They want to at least try to reduce data scraping. At least attempt. Do you have...

CaptainFever · 2024-02-16T03:36:12 1708054572

Ignore it. What's the reason to restrict it? Scraping is important to interoperability.

nonrandomstring · 2024-02-16T04:46:52 1708058812

> data scraping.

What we old people call "reading"? But if that's what you crazy kids call it these days.

> Do you have a better idea because we’d love to hear it

Oh well, now you mention it, it'd be rather nice if Elon Musk went and stuck his head up the back of a cow.

Anyway gotta go scrape some more HN posts...

TiredOfLife · 2024-02-16T08:50:29 1708073429

Have cows not suffered enough?

rurp · 2024-02-16T03:18:34 1708053514

I mean, yes? There are many techniques for blocking or throttling high volume scraping. You don't even need to understand the techniques, plenty of companies sell this as a service.

That's beside the point though. There's no actual need to force logins, it's just something Elon wants. Given what a dumpster fire Twitter has turned into the rational move for most people is probably to just forget about the site at this point.

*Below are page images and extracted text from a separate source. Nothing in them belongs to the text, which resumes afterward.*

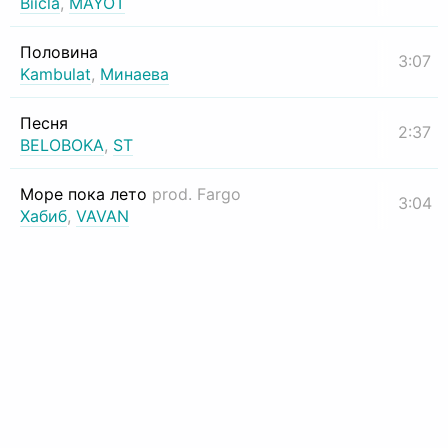
Biicla
,
MAYOT
Половина
3:07
Kambulat
,
Минаева
Песня
2:37
BELOBOKA
,
ST
Море пока лето
prod. Fargo
3:04
Хабиб
,
VAVAN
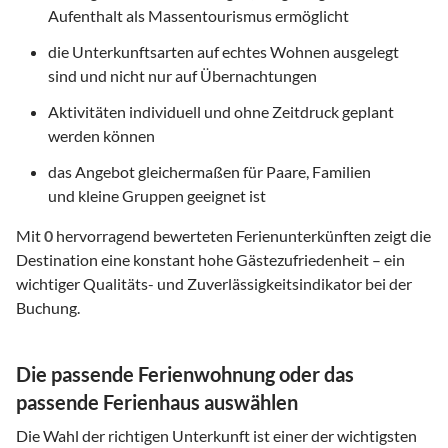
Aufenthalt als Massentourismus ermöglicht
die Unterkunftsarten auf echtes Wohnen ausgelegt
sind und nicht nur auf Übernachtungen
Aktivitäten individuell und ohne Zeitdruck geplant
werden können
das Angebot gleichermaßen für Paare, Familien
und kleine Gruppen geeignet ist
Mit
0
hervorragend bewerteten Ferienunterkünften zeigt die
Destination eine konstant hohe Gästezufriedenheit – ein
wichtiger Qualitäts- und Zuverlässigkeitsindikator bei der
Buchung.
Die passende Ferienwohnung oder das
passende Ferienhaus auswählen
Die Wahl der richtigen Unterkunft ist einer der wichtigsten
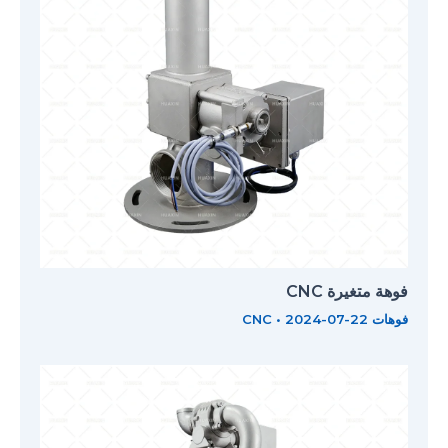
فوهة متغيرة CNC
فوهات CNC
2024-07-22
•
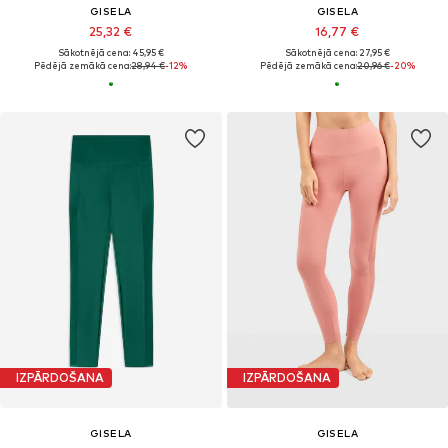
GISELA
GISELA
25,32 €
16,77 €
Sākotnējā cena: 45,95 €
Sākotnējā cena: 27,95 €
Pēdējā zemākā cena:
28,94 €
-12%
Pēdējā zemākā cena:
20,96 €
-20%
IZPĀRDOŠANA
IZPĀRDOŠANA
GISELA
GISELA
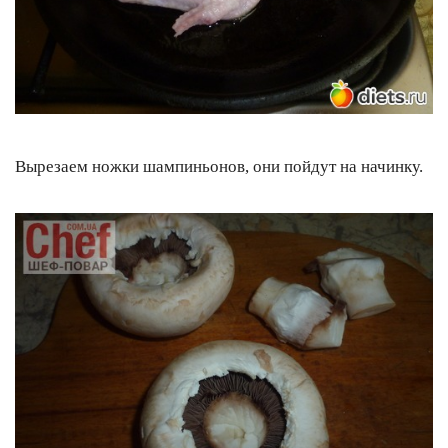
Вырезаем ножки шампиньонов, они пойдут на начинку.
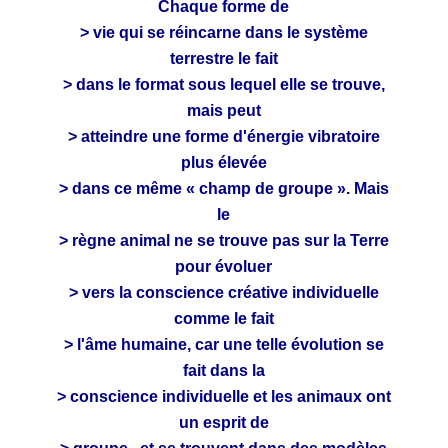
Chaque forme de
> vie qui se réincarne dans le système
terrestre le fait
> dans le format sous lequel elle se trouve,
mais peut
> atteindre une forme d'énergie vibratoire
plus élevée
> dans ce même « champ de groupe ». Mais
le
> règne animal ne se trouve pas sur la Terre
pour évoluer
> vers la conscience créative individuelle
comme le fait
> l'âme humaine, car une telle évolution se
fait dans la
> conscience individuelle et les animaux ont
un esprit de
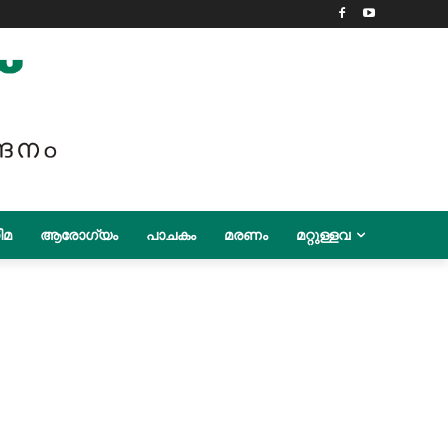
ിമ
ആരോഗ്യം
പാചകം
മരണം
മറ്റുള്ളവ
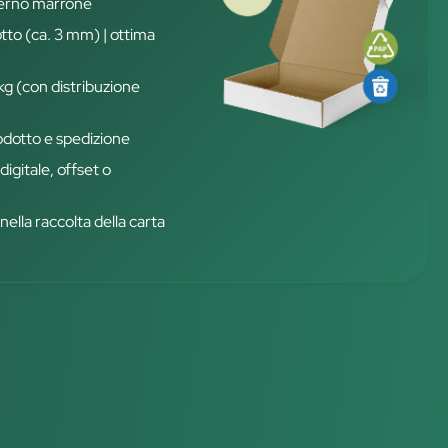
terno marrone
otto (ca. 3 mm) | ottima
 kg (con distribuzione
rodotto e spedizione
igitale, offset o
nella raccolta della carta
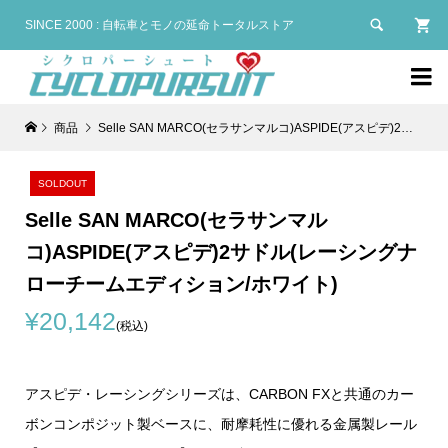

SINCE 2000 : 自転車とモノの延命トータルストア

商品
Selle SAN MARCO(セラサンマルコ)ASPIDE(アスピデ)2サドル(レーシングナローチームエディション/ホワイト)
SOLDOUT
Selle SAN MARCO(セラサンマル
コ)ASPIDE(アスピデ)2サドル(レーシングナ
ローチームエディション/ホワイト)
¥20,142
(税込)
アスピデ・レーシングシリーズは、CARBON FXと共通のカー
ボンコンポジット製ベースに、耐摩耗性に優れる金属製レール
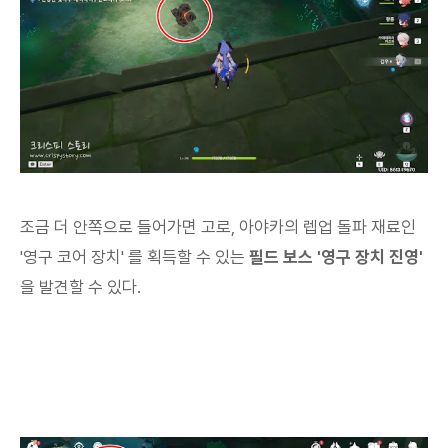
조금 더 안쪽으로 들어가면 고로, 아야카의 렙업 돌파 재료인
'영구 코어 장치' 를 획득할 수 있는
필드 보스 '영구 장치 진영'
을 발견할 수 있다.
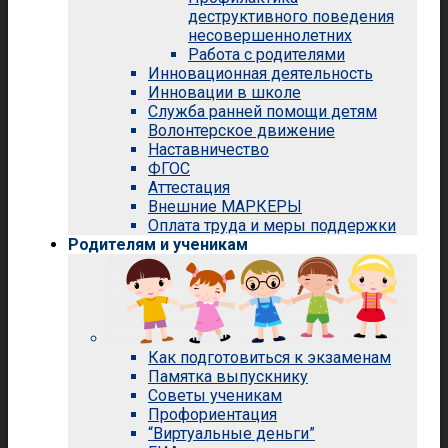
деструктивного поведения
несовершеннолетних
Работа с родителями
Инновационная деятельность
Инновации в школе
Служба ранней помощи детям
Волонтерское движение
Наставничество
ФГОС
Аттестация
Внешние МАРКЕРЫ
Оплата труда и меры поддержки
Родителям и ученикам
Как подготовиться к экзаменам
Памятка выпускнику
Советы ученикам
Профориентация
“Виртуальные деньги”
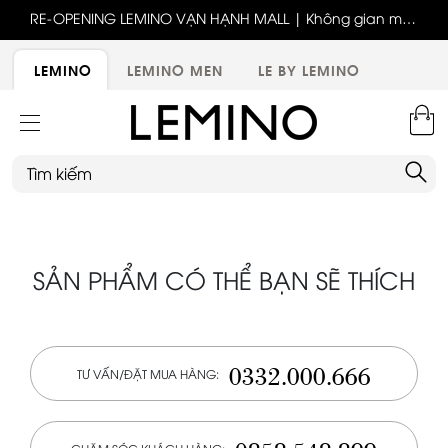
ốc
RE-OPENING LEMINO VẠN HẠNH MALL | Không gian mới,
x
trải nghiệm mới, ưu đãi tri ân đặc biệt
ới
LEMINO
LEMINO MEN
LE BY LEMINO
SẢN PHẨM CÓ THỂ BẠN SẼ THÍCH
0332.000.666
TƯ VẤN/ĐẶT MUA HÀNG:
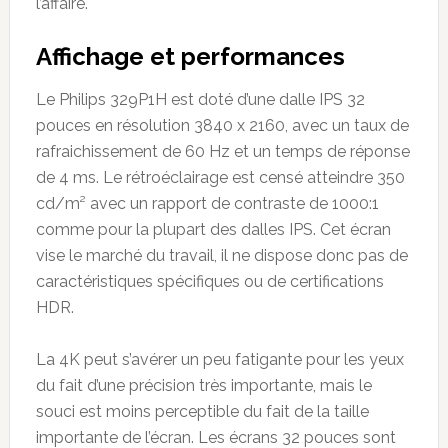
l’affaire.
Affichage et performances
Le Philips 329P1H est doté d’une dalle IPS 32
pouces en résolution 3840 x 2160, avec un taux de
rafraichissement de 60 Hz et un temps de réponse
de 4 ms. Le rétroéclairage est censé atteindre 350
cd/m² avec un rapport de contraste de 1000:1
comme pour la plupart des dalles IPS. Cet écran
vise le marché du travail, il ne dispose donc pas de
caractéristiques spécifiques ou de certifications
HDR.
La 4K peut s’avérer un peu fatigante pour les yeux
du fait d’une précision très importante, mais le
souci est moins perceptible du fait de la taille
importante de l’écran. Les écrans 32 pouces sont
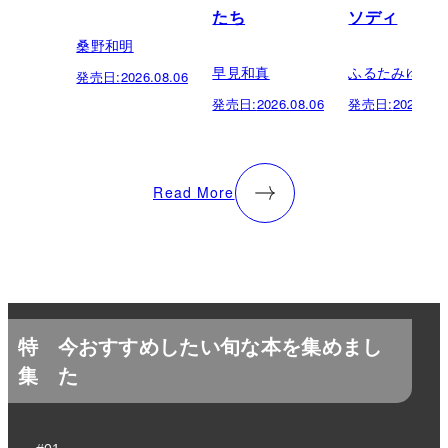
たち
ソディ
桑野和明
早見和真
ふるたみゆき
発売日:
2026.08.06
発売日:
2026.08.06
発売日:
2026.08.
Read More
特
今おすすめしたい旬な本を集めまし
集
た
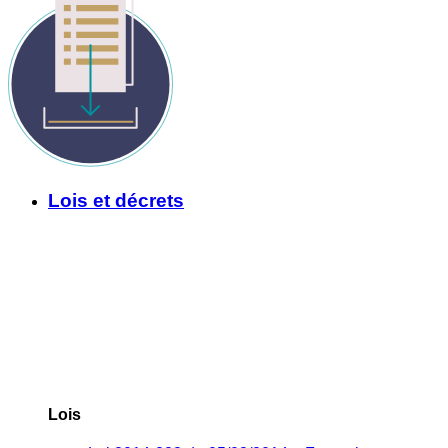
Lois et décrets
Lois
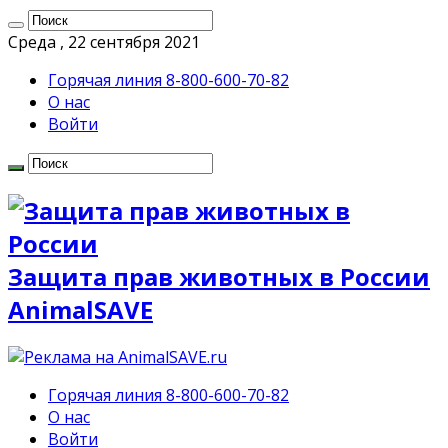
Среда , 22 сентября 2021
Горячая линия 8-800-600-70-82
О нас
Войти
Защита прав животных в России
AnimalSAVE
Горячая линия 8-800-600-70-82
О нас
Войти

somenameforme · 2024-02-16T04:43:18 1708058598

While this is tangential, you've stoked my curiosity. What could prevent scraping? In this case, they're combating against scraping from other major businesses, so another company doing something like setting up thousands of distinct IPs to scrape from at rates which are specifically intended to mimic organic usage would not be difficult.

Only thing I can think of is starting to get into gaming-site type territory where you end up trying to do things like analyze mouse position, click patterns (every 30 seconds at exactly the 0,0 pixel or whatever), and so on. But this sort of stuff is a cat and mouse game, where I think the cat is generally going to be at a pretty big disadvantage.

aftbit · 2024-02-19T00:04:58 1708301098

IMO literally nothing, as long as the analog hole exists. The best they can do is make it more expensive. Requiring an account is one way to do that. Another option is to take the RIAA route and sue everyone involved. Of course they will likely fail, but they can weaponize the legal system against less well resourced companies.

A better idea would be to sell access to the firehose and API at a reasonable cost such that it makes more sense to pay them for this rather than set up a whole scraping farm, aka the Netflix model. Unlike Netflix, they won't be crippled by 3rd parties unlicensing content.